2017 has started off with a bang and this week we are entering sub-zero temperatures once again this season. Each new year starts off with Hope and we wanted to share a story we found of that very subject:
|A man named Robert L. May, depressed and broken hearted, stared out his drafty apartment window into the chilling December night. His 4-year-old daughter Barbara sat on his lap quietly sobbing. Bobs wife, Evelyn, was dying of cancer. Little Barbara couldn’t understand why her mommy could never come home. Barbara looked up into her dad’s eyes and asked, “Why isn’t Mommy just like everybody else’s Mommy?”
Bob’s jaw tightened and his eyes welled with tears. Her question brought waves of grief, but also of anger. It had been the story of Bob’s life. Life always had to be different for Bob.
When he was a kid, Bob was often bullied by other boys. He was too little at the time to compete in sports. He was often called names he’d rather not remember. From childhood, Bob was different and never seemed to fit in.

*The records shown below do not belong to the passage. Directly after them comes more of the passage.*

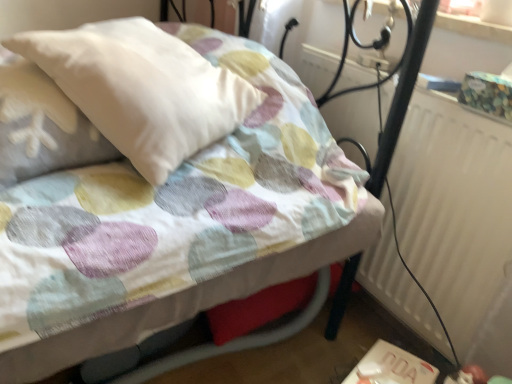 Question: Is white textured radiator at right at the right side of white soft pillow at upper left?

Choices:
 (A) yes
 (B) no

Answer: (A)

Question: Is white textured radiator at right thinner than white soft pillow at upper left?

Choices:
 (A) no
 (B) yes

Answer: (B)

Question: Can you confirm if white textured radiator at right is taller than white soft pillow at upper left?

Choices:
 (A) yes
 (B) no

Answer: (A)

Question: Is white textured radiator at right turned away from white soft pillow at upper left?

Choices:
 (A) no
 (B) yes

Answer: (A)

Question: Is white textured radiator at right further to camera compared to white soft pillow at upper left?

Choices:
 (A) yes
 (B) no

Answer: (A)

Question: Considering their positions, is white plastic table at lower right located in front of or behind white textured radiator at right?

Choices:
 (A) behind
 (B) front

Answer: (A)

Question: From the image's perspective, is white plastic table at lower right located above or below white textured radiator at right?

Choices:
 (A) below
 (B) above

Answer: (A)

Question: In terms of width, does white plastic table at lower right look wider or thinner when compared to white textured radiator at right?

Choices:
 (A) wide
 (B) thin

Answer: (A)

Question: Visually, is white plastic table at lower right positioned to the left or to the right of white textured radiator at right?

Choices:
 (A) right
 (B) left

Answer: (B)

Question: Does point (76, 100) appear closer or farther from the camera than point (365, 369)?

Choices:
 (A) closer
 (B) farther

Answer: (A)

Question: In terms of height, does white soft pillow at upper left look taller or shorter compared to white plastic table at lower right?

Choices:
 (A) tall
 (B) short

Answer: (A)

Question: From a real-world perspective, is white soft pillow at upper left positioned above or below white plastic table at lower right?

Choices:
 (A) below
 (B) above

Answer: (B)

Question: Would you say white soft pillow at upper left is to the left or to the right of white plastic table at lower right in the picture?

Choices:
 (A) left
 (B) right

Answer: (A)

Question: Is white textured radiator at right inside the boundaries of white soft pillow at upper left, or outside?

Choices:
 (A) outside
 (B) inside

Answer: (A)

Question: From the image's perspective, is white textured radiator at right above or below white soft pillow at upper left?

Choices:
 (A) above
 (B) below

Answer: (B)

Bob, after completing college, married his loving wife Evelyn and was grateful to get a job as a copywriter at the Montgomery Ward Department Store, in Chicago, during the Great Depression. Then he was blessed with his little girl. But it was all short-lived. Evelyn’s bout with cancer stripped them of all their savings and now Bob and his daughter were forced to live in a two-room apartment in the poorer area of Chicago. Evelyn died just days before Christmas in 1938.
Bob struggled to give hope to his child, for whom he couldn’t even afford to buy a Christmas gift. But if he couldn’t buy a gift, he was determined a make one – a storybook!

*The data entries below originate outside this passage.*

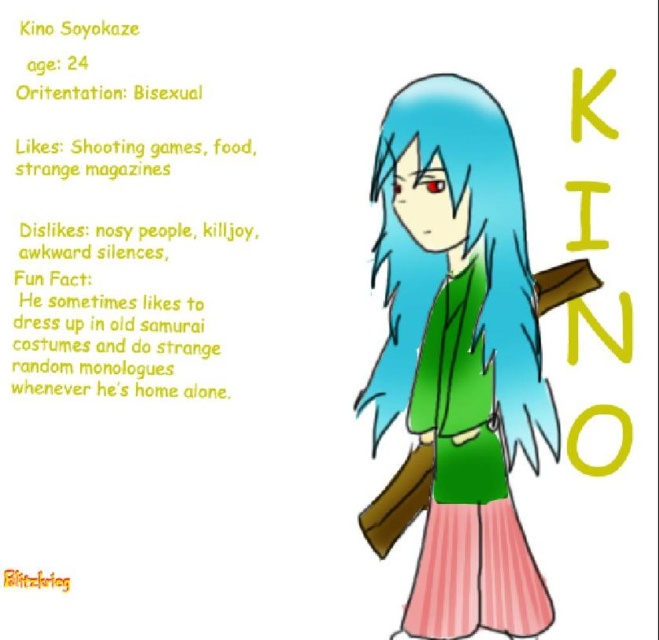 Can you confirm if matte green dress at center is positioned to the left of brushed metal blitzkrieg at lower left?

In fact, matte green dress at center is to the right of brushed metal blitzkrieg at lower left.

Is matte green dress at center positioned behind brushed metal blitzkrieg at lower left?

No, it is not.

The height and width of the screenshot is (640, 659). What do you see at coordinates (461, 353) in the screenshot?
I see `matte green dress at center` at bounding box center [461, 353].

Image resolution: width=659 pixels, height=640 pixels. What are the coordinates of `matte green dress at center` in the screenshot? It's located at (461, 353).

Is the position of matte green dress at center more distant than that of green fabric jacket at center?

No, matte green dress at center is in front of green fabric jacket at center.

Who is more forward, (x=397, y=138) or (x=148, y=150)?

Positioned in front is point (x=397, y=138).

Consider the image. Who is more distant from viewer, (525,246) or (43,176)?

Point (43,176)

The width and height of the screenshot is (659, 640). I want to click on matte green dress at center, so (461, 353).

Is green fabric jacket at center smaller than brushed metal blitzkrieg at lower left?

Actually, green fabric jacket at center might be larger than brushed metal blitzkrieg at lower left.

Between green fabric jacket at center and brushed metal blitzkrieg at lower left, which one has less height?

With less height is brushed metal blitzkrieg at lower left.

Is point (115, 150) farther from viewer compared to point (51, 572)?

Yes.

Find the location of a particular element. green fabric jacket at center is located at coordinates (132, 156).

Bob had created an animal character in his own mind and told the animal’s story to little Barbara to give her comfort and hope. Again and again, Bob told the story, embellishing it more with each telling.
Who was the character? What was the story all about?
The story Bob May created was his own autobiography in fable form. The character he created was a misfit outcast like he was. The name of the character? A little reindeer named Rudolph, with a big shiny nose.
Bob finished the book just in time to give it to his little girl on Christmas Day.
But the story doesn’t end there.
The general manager of the Montgomery Ward store caught wind of the little storybook and offered Bob May a nominal fee to purchase the rights to print the book. They went on to print, “Rudolph the Red-Nosed Reindeer” and distribute it to children visiting Santa Claus in their stores.